Essay Analysis
Important Dates
Early Decision I
11/01/2024
Early Decision II
01/01/2025
Regular Decision
01/05/2025
September 24, 2024
In a world where disconnection seems to often prevail, we are looking for students who embody the qualities of bridge builders—students who can connect people, groups, and ideas to span divides, foster understanding, and promote collaboration within a dynamic, interconnected, and vibrant global academic community. We are eager to understand how your experiences have prepared you to build the bridges of the future. Please consider one or more of the following questions in your essay (250 words or fewer):
- What personal experiences or challenges have shaped you as a bridge builder?
- How have you been a bridge builder in your school, community, or personal life?
- What specific actions have you taken to build bridges between diverse groups, ideas, or cultures?
- How do you envision being a bridge builder during your time at our university and beyond?
First of all, while NYU's supplemental essay is optional, we HIGHLY recommend writing a thoughtful reply to the prompt if you're serious about NYU. Any time you have the OPPORTUNITY to tell a school more about yourself... seize it!

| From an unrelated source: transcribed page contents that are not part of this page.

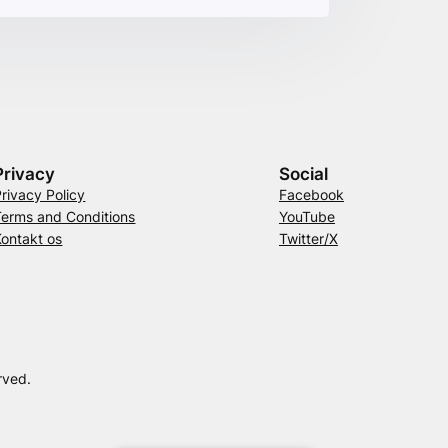
Privacy
Social
Privacy Policy
Facebook
Terms and Conditions
YouTube
Kontakt os
Twitter/X
rved.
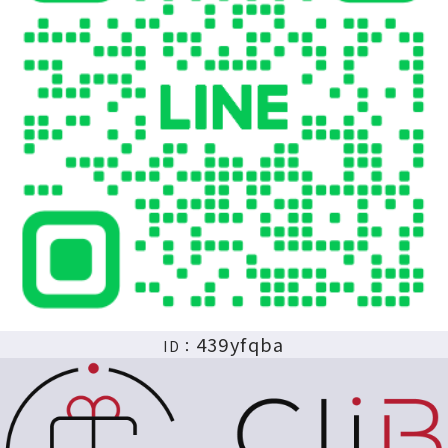
439yfqba
ID：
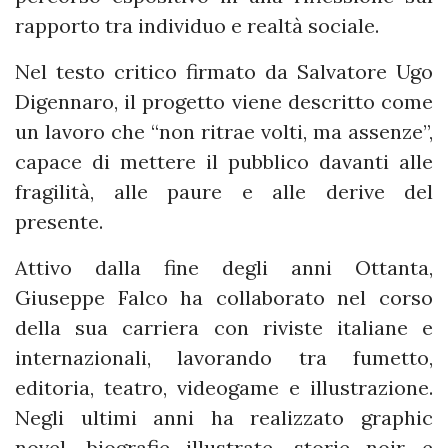
rapporto tra individuo e realtà sociale.
Nel testo critico firmato da Salvatore Ugo
Digennaro, il progetto viene descritto come
un lavoro che “non ritrae volti, ma assenze”,
capace di mettere il pubblico davanti alle
fragilità, alle paure e alle derive del
presente.
Attivo dalla fine degli anni Ottanta,
Giuseppe Falco ha collaborato nel corso
della sua carriera con riviste italiane e
internazionali, lavorando tra fumetto,
editoria, teatro, videogame e illustrazione.
Negli ultimi anni ha realizzato graphic
novel, biografie illustrate, storie noir e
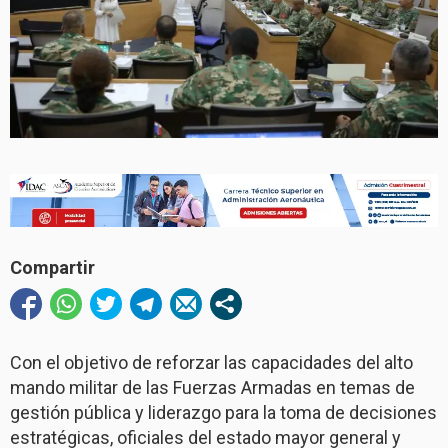
Compartir
Con el objetivo de reforzar las capacidades del alto
mando militar de las Fuerzas Armadas en temas de
gestión pública y liderazgo para la toma de decisiones
estratégicas, oficiales del estado mayor general y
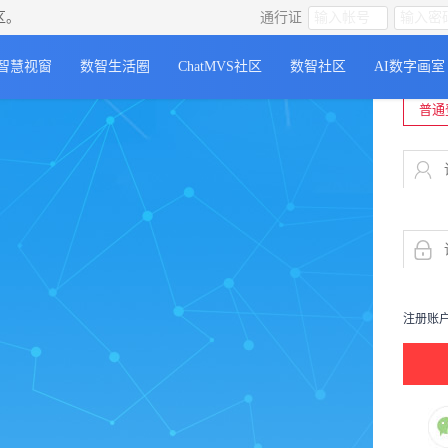
区。
通行证
还没有
智慧视窗
数智生活圈
ChatMVS社区
数智社区
AI数字画室
普通
注册账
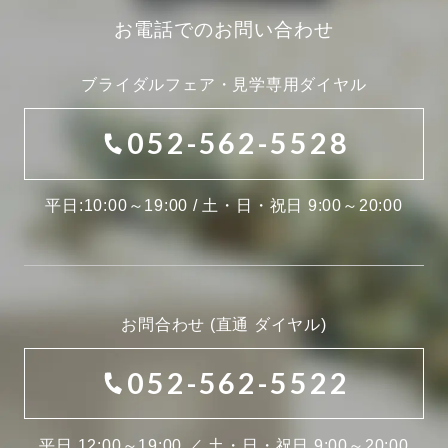
お電話でのお問い合わせ
ブライダルフェア・見学専用ダイヤル
052-562-5528
平日:10:00～19:00 / 土・日・祝日 9:00～20:00
お問合わせ (直通 ダイヤル)
052-562-5522
平日 12:00～19:00 ／ 土・日・祝日 9:00～20:00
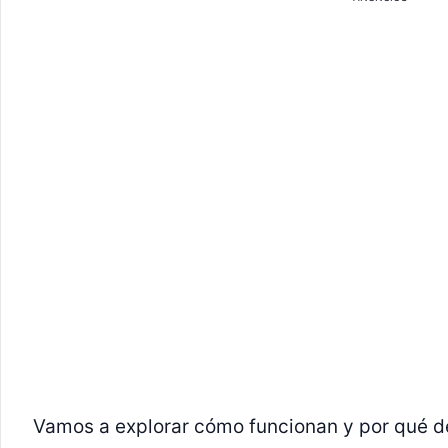
Vamos a explorar cómo funcionan y por qué d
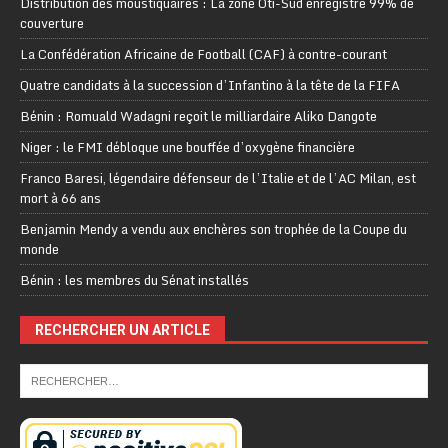
Distribution des moustiquaires : La zone Oti-Sud enregistre 99% de
couverture
La Confédération Africaine de Football (CAF) à contre-courant
Quatre candidats à la succession d’Infantino à la tête de la FIFA
Bénin : Romuald Wadagni reçoit le milliardaire Aliko Dangote
Niger : le FMI débloque une bouffée d’oxygène financière
Franco Baresi, légendaire défenseur de l’Italie et de l’AC Milan, est
mort à 66 ans
Benjamin Mendy a vendu aux enchères son trophée de la Coupe du
monde
Bénin : les membres du Sénat installés
RECHERCHER UN ARTICLE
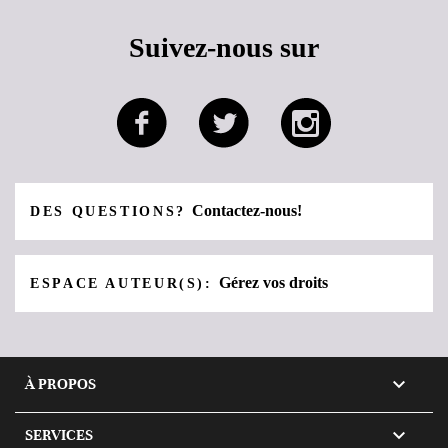
Suivez-nous sur
Contactez-nous!
DES QUESTIONS?
Gérez vos droits
ESPACE AUTEUR(S):

À PROPOS

SERVICES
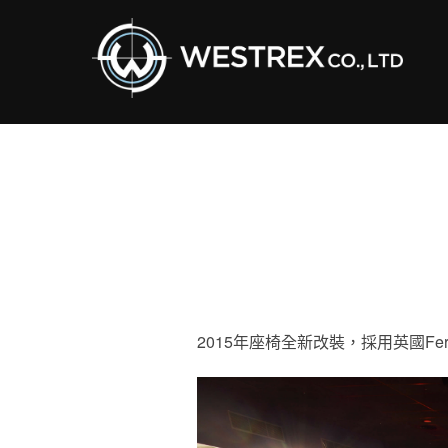
Skip
to
content
2015年座椅全新改裝，採用英國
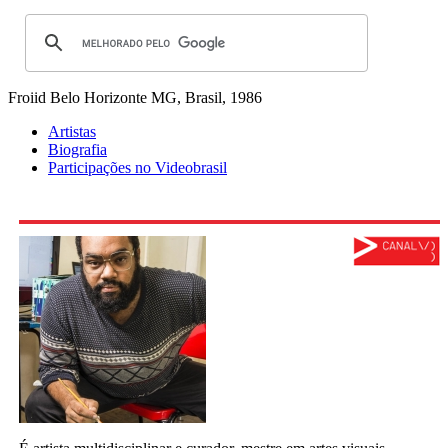
Froiid
Belo Horizonte MG, Brasil, 1986
Artistas
Biografia
Participações no Videobrasil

NYU -- like the metropolis that houses it -- is dynamic, interconnected and global. The admissions committee wants to make sure that, if and when you're plunked in a dorm room off Washington Square Park surrounded by classmates from all walks of life, you can not only get by, but will thrive through building new connections and collaborations with the resources of NYU x NYC. Dartmouth it ain't—when your campus IS lower Manhattan, you don't have the same built-in nurturing cocoon as you might on a more rural campus. This is your opportunity to let them know (show, don't tell) that—not only are you ready for the NYU experience, but the NYU experience is PERFECT for you. You're someone who connects communities, resources, ideas... someone who can bridge ideological gaps through sincere dialog and doesn't shy away from the unknown.
First, write a list of ways you've built bridges. Don't get too narrow at this moment... the impact of your story is the most important... you can retrofit the bridge-building metaphor to any number of stories. It could be a collaboration in the classroom, the time you saw a need and created a new club at school, community outreach work, tough conversations across ideological divides, etc. Pick the impactful story that allows you to really highlight how YOU saw and opportunity and built a bridge where previously there was only a ravine.
You don't need to be a city-slicker to nail this one. If you've always lived in a small town in Idaho, own it and subvert their expectations... "people assume my worldview is narrow because I was raised in a small rural town, but actually this has FORCED me to actively build bridges to branch out and grapple with XYZ to go out and get for myself what city kids take for granted." or "BECAUSE I was raised in this small and somewhat dogmatic community, whose values are very different from my own, my entire youth has been filled with hard conversations with people who disagree with me."
250 words is short, so we recommend choosing question 1, 2 or 3 to anchor your essay. Question 4 (how you envision being a bridge builder at NYU and beyond) can be pulled through from your main story... as in, 'I built THESE bridges already because I saw the need, and NYU will provide me with the ideal opporunity to continue to practice building bridges in XYZ ways, to have THIS impact at school and THAT impact as a global citizen throughout my life. Don't ONLY answer question #4... answers that rely solely on your assertion that you'll be X kind of student at NYU -- without any historical examples to justify that assertion -- don't have the same credibility as answers that draw a connection (or build a bridge, if you will!) between what you've done in the past and what you'll do in the future. Of course, your past doesn't LIMIT what you can do, but it can indicate what you're capable of, and the values that shape and inform your interactions with others.